In fields under gas injection, appropriately modeling and understanding gas miscibility is critical to developing accurate production forecasts and managing the field development. The field under consideration in this paper is a deep-water brownfield with crestal gas re-injection and peripheral water injection to maintain reservoir pressure. Over the past 10 years of oil production from the field, associated production gas has been largely re-injected into the reservoirs and has led to significant increases in the reservoir gas saturation. Initial fluid studies performed indicated that the injected gas is miscible above a given minimum miscibility pressure (MMP). However, as the pressure is depleted in the field, this may be challenged.

Modeling of the gas miscibility in the field is done using a modified black oil dynamic simulation model that includes Todd-Longstaff miscibility formulation. However, this method may not fully capture the change in fluid behavior as the pressure depletes and cumulative gas injection into the reservoir is increased.

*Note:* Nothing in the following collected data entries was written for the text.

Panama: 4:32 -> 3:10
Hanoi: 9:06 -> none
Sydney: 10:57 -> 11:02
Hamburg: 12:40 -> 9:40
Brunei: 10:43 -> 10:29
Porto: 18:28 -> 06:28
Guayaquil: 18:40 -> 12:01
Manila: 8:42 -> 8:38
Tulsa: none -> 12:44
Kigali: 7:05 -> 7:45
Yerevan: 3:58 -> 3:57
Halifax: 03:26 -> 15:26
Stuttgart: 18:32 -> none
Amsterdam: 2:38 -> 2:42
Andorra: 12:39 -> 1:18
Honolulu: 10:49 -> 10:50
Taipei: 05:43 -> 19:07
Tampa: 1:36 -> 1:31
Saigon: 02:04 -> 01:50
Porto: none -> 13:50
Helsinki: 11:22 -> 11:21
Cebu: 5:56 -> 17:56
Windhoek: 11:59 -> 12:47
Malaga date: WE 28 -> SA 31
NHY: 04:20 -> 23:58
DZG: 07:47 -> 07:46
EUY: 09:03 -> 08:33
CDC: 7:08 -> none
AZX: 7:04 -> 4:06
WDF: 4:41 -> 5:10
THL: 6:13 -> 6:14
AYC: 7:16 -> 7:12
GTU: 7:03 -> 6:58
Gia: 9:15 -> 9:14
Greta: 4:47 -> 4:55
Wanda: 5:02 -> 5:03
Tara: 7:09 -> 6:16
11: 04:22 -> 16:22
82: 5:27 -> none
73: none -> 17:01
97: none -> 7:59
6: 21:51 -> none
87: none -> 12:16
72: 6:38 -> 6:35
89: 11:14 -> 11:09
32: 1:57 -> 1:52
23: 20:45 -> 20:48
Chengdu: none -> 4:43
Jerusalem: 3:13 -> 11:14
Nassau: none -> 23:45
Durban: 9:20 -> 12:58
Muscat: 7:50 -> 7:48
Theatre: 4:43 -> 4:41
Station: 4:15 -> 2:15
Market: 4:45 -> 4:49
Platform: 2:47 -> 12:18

This study focuses on the gas phase behavior and gas miscible displacement process through a full-field compositional simulation model to evaluate the performance of the black oil model as well as to gain additional insight into the fluid behavior in this field. This study also compares the long-term production prediction between the two models where the gas production and gas injection rates are high and reservoir pressures decline near to minimum miscibility pressure. The comparison results in a similar oil recovery in the two models. The results also indicate that the black oil model with Todd-Longstaff option can effectively simulate the gas miscible process, but the compositional model is essential to gain a more in-depth understanding of the gas miscible process and displacement over time.